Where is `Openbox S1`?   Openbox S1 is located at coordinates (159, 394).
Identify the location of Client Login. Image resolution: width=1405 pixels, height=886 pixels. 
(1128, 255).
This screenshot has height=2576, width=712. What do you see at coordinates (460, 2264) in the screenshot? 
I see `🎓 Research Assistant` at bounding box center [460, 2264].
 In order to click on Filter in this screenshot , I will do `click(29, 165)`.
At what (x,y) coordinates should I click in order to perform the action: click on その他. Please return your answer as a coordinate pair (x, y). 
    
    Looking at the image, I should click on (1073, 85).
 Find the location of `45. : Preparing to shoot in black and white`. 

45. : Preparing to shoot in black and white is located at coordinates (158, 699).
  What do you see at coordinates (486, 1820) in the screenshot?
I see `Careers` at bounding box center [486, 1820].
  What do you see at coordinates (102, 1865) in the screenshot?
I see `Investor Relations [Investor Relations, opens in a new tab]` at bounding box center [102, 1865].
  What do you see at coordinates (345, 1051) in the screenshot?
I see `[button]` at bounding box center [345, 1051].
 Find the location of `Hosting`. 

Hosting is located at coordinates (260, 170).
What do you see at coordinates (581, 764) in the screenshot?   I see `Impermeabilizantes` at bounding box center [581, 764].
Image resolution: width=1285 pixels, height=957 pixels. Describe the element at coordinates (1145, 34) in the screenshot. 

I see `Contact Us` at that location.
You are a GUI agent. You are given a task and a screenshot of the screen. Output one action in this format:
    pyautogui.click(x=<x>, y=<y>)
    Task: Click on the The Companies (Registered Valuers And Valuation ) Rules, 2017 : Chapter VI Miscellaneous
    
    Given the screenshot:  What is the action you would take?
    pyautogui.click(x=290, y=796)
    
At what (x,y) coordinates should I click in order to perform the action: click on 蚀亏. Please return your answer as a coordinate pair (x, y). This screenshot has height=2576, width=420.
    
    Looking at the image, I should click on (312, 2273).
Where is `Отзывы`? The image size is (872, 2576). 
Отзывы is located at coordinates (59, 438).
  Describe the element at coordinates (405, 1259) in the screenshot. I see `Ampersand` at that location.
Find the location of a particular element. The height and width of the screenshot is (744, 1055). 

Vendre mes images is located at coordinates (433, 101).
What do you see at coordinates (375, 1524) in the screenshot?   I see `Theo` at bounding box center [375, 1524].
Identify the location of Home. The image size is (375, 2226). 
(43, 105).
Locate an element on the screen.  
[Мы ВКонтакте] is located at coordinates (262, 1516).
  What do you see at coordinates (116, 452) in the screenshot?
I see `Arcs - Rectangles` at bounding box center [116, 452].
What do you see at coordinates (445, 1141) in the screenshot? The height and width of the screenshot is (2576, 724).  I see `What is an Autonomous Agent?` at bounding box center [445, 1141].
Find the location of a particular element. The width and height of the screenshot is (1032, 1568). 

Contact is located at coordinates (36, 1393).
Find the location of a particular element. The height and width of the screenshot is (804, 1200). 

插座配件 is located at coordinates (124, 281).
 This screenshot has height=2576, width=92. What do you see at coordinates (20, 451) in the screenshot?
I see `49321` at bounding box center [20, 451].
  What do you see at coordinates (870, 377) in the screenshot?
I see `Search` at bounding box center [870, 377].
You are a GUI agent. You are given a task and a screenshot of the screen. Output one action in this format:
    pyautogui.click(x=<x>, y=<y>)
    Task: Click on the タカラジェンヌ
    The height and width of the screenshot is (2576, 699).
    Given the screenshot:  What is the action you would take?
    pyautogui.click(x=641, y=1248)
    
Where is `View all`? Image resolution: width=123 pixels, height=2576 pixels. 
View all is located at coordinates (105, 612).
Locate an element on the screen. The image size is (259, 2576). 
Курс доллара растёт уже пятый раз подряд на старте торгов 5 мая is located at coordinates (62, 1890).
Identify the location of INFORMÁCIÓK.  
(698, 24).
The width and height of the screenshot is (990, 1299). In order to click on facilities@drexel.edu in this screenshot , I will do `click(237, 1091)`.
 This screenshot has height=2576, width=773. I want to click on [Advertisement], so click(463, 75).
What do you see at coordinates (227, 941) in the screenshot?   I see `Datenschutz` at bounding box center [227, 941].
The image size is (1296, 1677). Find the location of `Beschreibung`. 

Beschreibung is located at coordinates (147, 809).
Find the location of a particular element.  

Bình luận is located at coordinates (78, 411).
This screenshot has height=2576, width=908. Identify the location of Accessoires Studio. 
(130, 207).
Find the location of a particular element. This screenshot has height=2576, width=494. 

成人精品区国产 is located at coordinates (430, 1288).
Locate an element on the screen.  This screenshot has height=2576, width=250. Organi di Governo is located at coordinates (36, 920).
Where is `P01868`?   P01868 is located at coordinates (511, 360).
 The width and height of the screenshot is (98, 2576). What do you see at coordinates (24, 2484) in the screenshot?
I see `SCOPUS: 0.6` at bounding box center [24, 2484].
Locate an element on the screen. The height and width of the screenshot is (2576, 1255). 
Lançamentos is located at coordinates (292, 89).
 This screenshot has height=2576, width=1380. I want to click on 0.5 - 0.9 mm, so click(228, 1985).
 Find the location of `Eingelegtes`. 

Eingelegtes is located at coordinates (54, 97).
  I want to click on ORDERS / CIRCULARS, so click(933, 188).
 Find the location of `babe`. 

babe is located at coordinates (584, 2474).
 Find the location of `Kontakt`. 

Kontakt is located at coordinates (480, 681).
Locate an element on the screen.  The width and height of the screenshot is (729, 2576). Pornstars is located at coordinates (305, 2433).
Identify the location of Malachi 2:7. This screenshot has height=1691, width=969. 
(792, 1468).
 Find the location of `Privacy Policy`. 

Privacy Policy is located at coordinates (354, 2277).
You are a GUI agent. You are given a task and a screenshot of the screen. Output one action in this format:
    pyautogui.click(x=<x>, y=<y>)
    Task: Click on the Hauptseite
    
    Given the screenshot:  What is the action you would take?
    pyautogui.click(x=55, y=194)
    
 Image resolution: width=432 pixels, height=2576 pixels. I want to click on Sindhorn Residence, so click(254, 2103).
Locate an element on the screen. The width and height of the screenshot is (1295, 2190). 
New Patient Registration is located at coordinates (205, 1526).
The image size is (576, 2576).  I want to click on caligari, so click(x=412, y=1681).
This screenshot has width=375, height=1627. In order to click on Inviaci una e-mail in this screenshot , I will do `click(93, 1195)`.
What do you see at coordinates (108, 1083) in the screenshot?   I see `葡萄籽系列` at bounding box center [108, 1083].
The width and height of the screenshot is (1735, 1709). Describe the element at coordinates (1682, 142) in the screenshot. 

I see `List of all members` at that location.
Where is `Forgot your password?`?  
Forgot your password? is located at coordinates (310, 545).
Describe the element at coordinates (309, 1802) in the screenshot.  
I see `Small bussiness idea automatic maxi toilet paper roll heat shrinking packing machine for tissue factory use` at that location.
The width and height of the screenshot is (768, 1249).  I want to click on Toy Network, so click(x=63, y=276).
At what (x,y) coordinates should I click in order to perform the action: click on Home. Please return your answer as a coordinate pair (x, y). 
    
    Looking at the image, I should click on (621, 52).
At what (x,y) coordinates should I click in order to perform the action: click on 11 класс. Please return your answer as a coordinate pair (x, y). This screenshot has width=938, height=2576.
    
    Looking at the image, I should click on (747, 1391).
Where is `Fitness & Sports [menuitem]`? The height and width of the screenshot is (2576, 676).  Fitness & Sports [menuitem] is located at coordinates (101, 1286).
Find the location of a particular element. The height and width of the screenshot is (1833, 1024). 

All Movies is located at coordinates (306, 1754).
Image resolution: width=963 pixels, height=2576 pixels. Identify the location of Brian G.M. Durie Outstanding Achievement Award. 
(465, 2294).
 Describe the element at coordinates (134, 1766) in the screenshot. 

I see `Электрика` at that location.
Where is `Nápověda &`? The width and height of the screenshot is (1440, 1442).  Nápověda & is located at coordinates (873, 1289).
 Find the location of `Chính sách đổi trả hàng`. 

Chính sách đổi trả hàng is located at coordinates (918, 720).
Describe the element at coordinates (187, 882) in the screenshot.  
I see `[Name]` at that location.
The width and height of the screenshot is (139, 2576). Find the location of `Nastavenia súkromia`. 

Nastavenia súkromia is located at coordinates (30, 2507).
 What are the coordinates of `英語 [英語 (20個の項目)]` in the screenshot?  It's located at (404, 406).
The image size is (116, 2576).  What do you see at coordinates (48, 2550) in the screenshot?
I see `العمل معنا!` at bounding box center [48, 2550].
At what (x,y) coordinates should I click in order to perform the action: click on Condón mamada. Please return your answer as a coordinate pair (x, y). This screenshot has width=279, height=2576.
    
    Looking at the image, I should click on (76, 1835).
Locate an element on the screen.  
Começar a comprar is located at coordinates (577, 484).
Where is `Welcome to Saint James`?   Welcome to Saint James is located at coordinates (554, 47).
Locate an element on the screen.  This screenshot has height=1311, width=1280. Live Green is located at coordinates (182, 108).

--- Aim of the exercise ---
Every line above from the line with "Identify the location of INFORMÁCIÓK." to the line with "What do you see at coordinates (227, 941)", inclusive, must be returned exactly; no other line belongs in the reply.

--- Answer to the exercise ---
Identify the location of INFORMÁCIÓK.  
(698, 24).
The width and height of the screenshot is (990, 1299). In order to click on facilities@drexel.edu in this screenshot , I will do `click(237, 1091)`.
 This screenshot has height=2576, width=773. I want to click on [Advertisement], so click(463, 75).
What do you see at coordinates (227, 941) in the screenshot?   I see `Datenschutz` at bounding box center [227, 941].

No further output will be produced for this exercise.